Hashes are one-way functions, but encrypting sensitive fields with encrypt() can be done. See the available scripting functions.

Conditional Fields

If condition is defined, then script will only add fields if the condition is true.

When adding literal strings, it is easier to use set rather than let. Since add and script never overwrite existing fields by default, this snippet has the effect of adding the field quality to the event, displaying "good" if the field a value > 1, otherwise displaying "bad".

- script:
condition: a > 1
set:
- quality: good
- script:
set:
- quality: bad

The cond function provides a more elegant solution:

- script:
let:
- quality: cond(a > 1,"good","bad")

Table Lookup

enrich is an efficient and general way to enrich data with tables read from a CSV file. In the simplest case, if the value of an event matches a column then we take another column's value on the same row as a new field.

Note that the lookup files need to be attached to the pipe using a files: section, please see the example at the end of this section.

id,name,nick,office
23,Alice,bbye,head
12,Bob,wkr,kzn
13,John,nomo,wcape

So if iden in the event is the same as id in the table, then we will set nice_name to the value of name.

# input: {"iden":12}
# output: {"iden":12,"nice_name":"Bob"}
enrich
- lookup-file: names.csv
match:
- type: num
event-field: iden
lookup-field: id
add:
event-field: nice_name
lookup-field: name

You have to specify a type for the match:

  • str text values
  • num numbers
  • ip IPv4 addresses
  • cidr IPv4 address ranges, like '192.168.1.0/16')
  • num-list separated by commas, like '10,20,30'
  • str-list separated by commas, like 'office,home'
  • num-range ranges, like '10-23'

There can be multiple matches that must be satisfied.

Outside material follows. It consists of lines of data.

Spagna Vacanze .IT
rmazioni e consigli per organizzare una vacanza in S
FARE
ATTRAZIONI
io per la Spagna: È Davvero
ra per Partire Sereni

# input: {"iden":12,"office":"kzn"}
# output: {"iden":12,"office":"kzn","nice_name":"Bob"}
enrich
- lookup-file: names.csv
match:
- type: num
event-field: iden
lookup-field: id
- type: str
event-field: office
lookup-field: office
add:
event-field: nice_name
lookup-field: name

Adding multiple values with enrich can be tedious, since the match must be repeated:

# input: {"iden":12}
# output: {"iden":12,"nice_name":"Bob","nickname":"wkr"}
enrich
- lookup-file: names.csv
match:
- type: num
event-field: iden
lookup-field: id
add:
event-field: nice_name
lookup-field: name
- lookup-file: names.csv
match:
- type: num
event-field: iden
lookup-field: id
add:
event-field: nickname
lookup-field: nick

If the fields to be added are the same as the lookup names, then there is a convenient shortcut:

# input: {"iden":12}
# output: {"iden":12,"name":"Bob","nick":"wkr"}
enrich
- lookup-file: names.csv
match:
- type: num
event-field: iden
lookup-field: id
add:
event-fields:
- name: <unknown>
- nick: ''

event-fields gives the field name (which must match the same column in the CSV file) and the value after the colon is the default value.

If the lookup CSV file is modified, it will be reloaded. This allows other pipes to modify the enrichment globally.

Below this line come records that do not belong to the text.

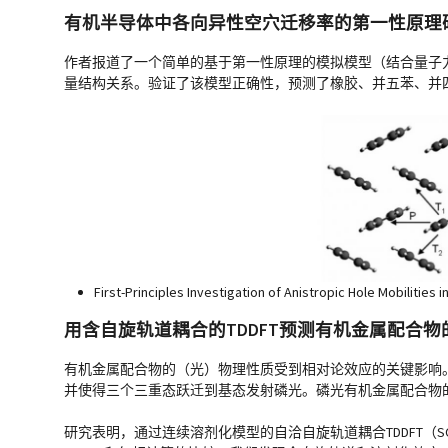
有机半导体中各向异性空穴迁移率的第一性原理
作者报道了一个简单的基于第一性原理的模拟模型（结合量子力学和
量结构关系。验证了该模型正确性，预测了橡胶、并五苯、并四苯
First-Principles Investigation of Anistropic Hole Mobilitie
用含自旋轨道耦合的TDDFT预测有机金属配合
有机金属配合物的（光）物理性质受到相对论效应的关键影响
并使得三个三重态跃迁到基态发射磷光。磷光有机金属配合物的
研究表明，通过连续溶剂化模型的自洽自旋轨道耦合TDDFT（SOC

A complete example illustrating the inclusion of a file called fruits.csv in an optional subdirectory called lookups.

# output: {"that":"b","this":"a","fruit":"Apple"}
name: simple_echo_with_enrich
files:
- lookups/fruits.csv
input:
echo:
json: true
event: |
{ "this": "a", "that": "b" }
actions:
- enrich:
lookup-file: fruits.csv
add:
event-field: fruit
lookup-field: output_column
match:
- type: str
event-field: this
lookup-field: input_column
output:
print: STDOUT

The lookups/fruits.csv file:

input_column,output_column
a,"Apple"
b,"Banana"

Enriching with Input

Using inputs as actions is a powerful technique. Say we have an HTTP endpoint that is given a name and returns the city where the person lives as {"city":"NAME"}. Then events containing name can get a city field as below:

name: http-enrich
input:
exec:
command: echo '{"name":"Joe"}'
raw: true
actions:
- input:
http-poll:
address: http://127.0.0.1:3030
query:
- name: ${name}
raw: true
output:
write: console
----
{"city":"Johnnesburg","name":"Joe"re

Much functionality on Linux of course is provided through the command-line. Fortunately, we can execute commands as actions. The basic command host can do straight or reverse DNS lookup:

name: host-enrich
input:
exec:
command: echo '{"ip":"98.137.246.7"}'
raw: true
actions:
- exec:
command: host ${ip}
result:
stdout-field: host
- raw:
extract:
input-field: host
pattern: '(\S+)\.$'
output:
write: console
----
{"ip":"98.137.246.7","host":"media-router-fp1.prod1.media.vip.gq1.yahoo.com"}

All that was needed was to extract the hostname from the end of the output afterward.

(If you wanted the actual ASN, then the script function ip2asn is more appropriate - it uses the Team Cymru service. In this case, it gives "YAHOO-GQ1, US")

The Redis input can be used to look up a field in a hash. This works particularly well if they are simple lookups that are often written.